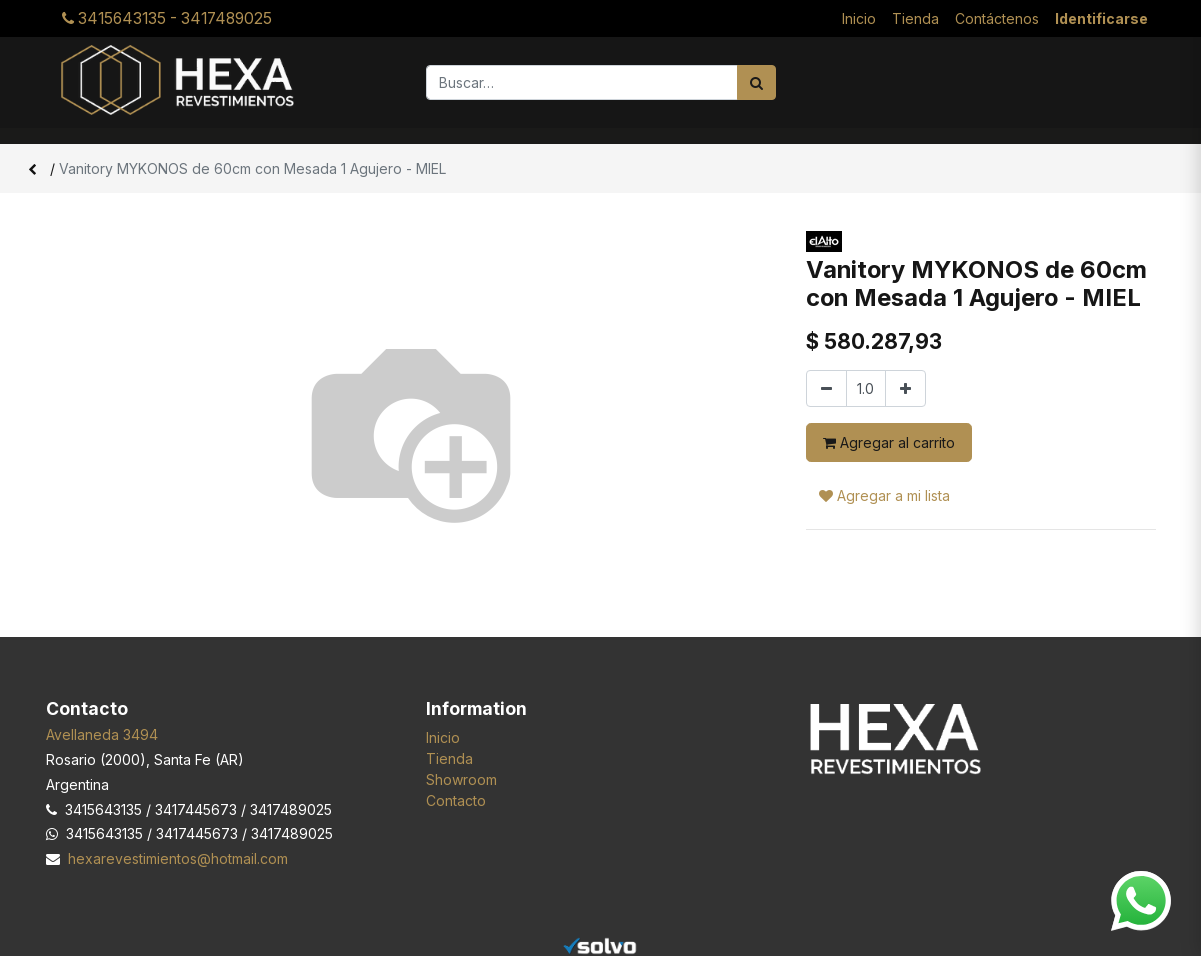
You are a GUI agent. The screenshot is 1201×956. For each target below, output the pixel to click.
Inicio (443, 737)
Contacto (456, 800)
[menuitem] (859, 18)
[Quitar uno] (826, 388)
--
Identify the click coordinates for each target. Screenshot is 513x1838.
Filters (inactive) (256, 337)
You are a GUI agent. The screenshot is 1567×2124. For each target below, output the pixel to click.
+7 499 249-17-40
---
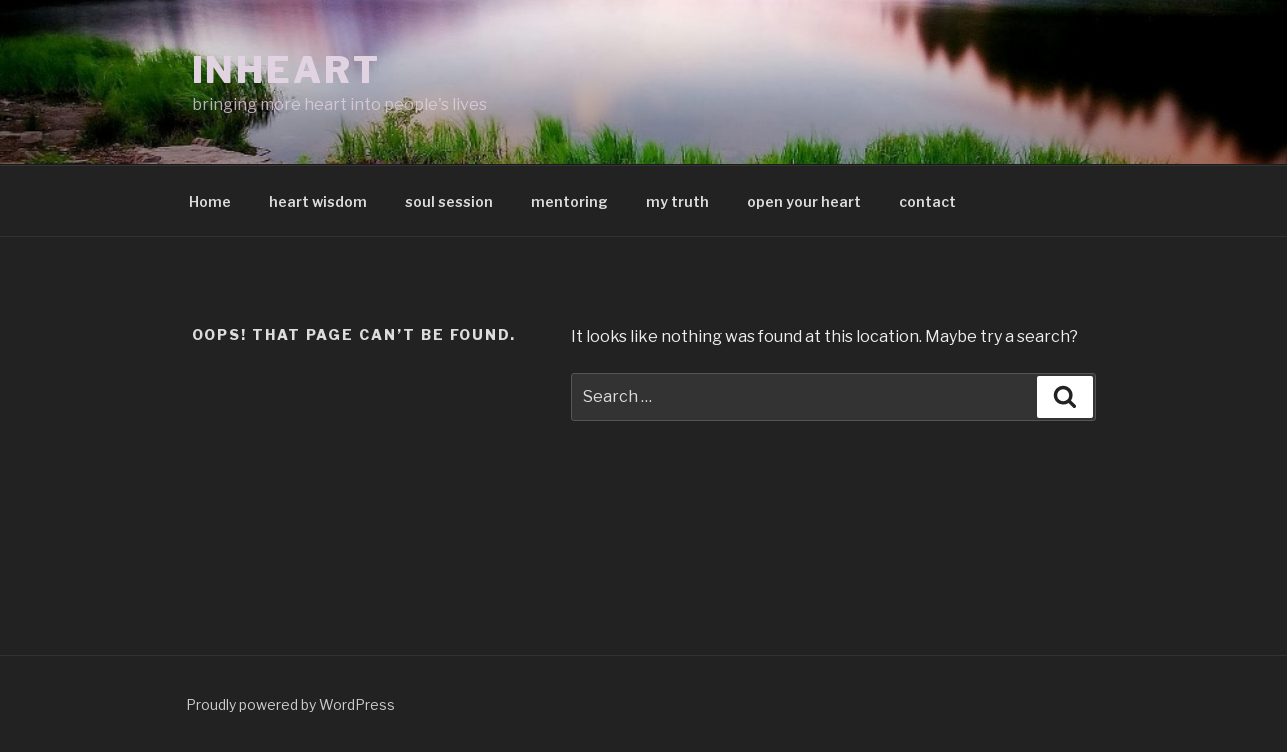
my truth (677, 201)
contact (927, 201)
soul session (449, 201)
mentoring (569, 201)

**Exercise directions:** List every line above that contains the word "click".

**Response to the task:**
You are a GUI agent. The screenshot is 1201×956. For each target below, output the pixel to click.
Identify the click coordinates for each target. Screenshot is 513x1838.
You are a GUI agent. The screenshot is 1567×2124. For each target below, output the pixel to click.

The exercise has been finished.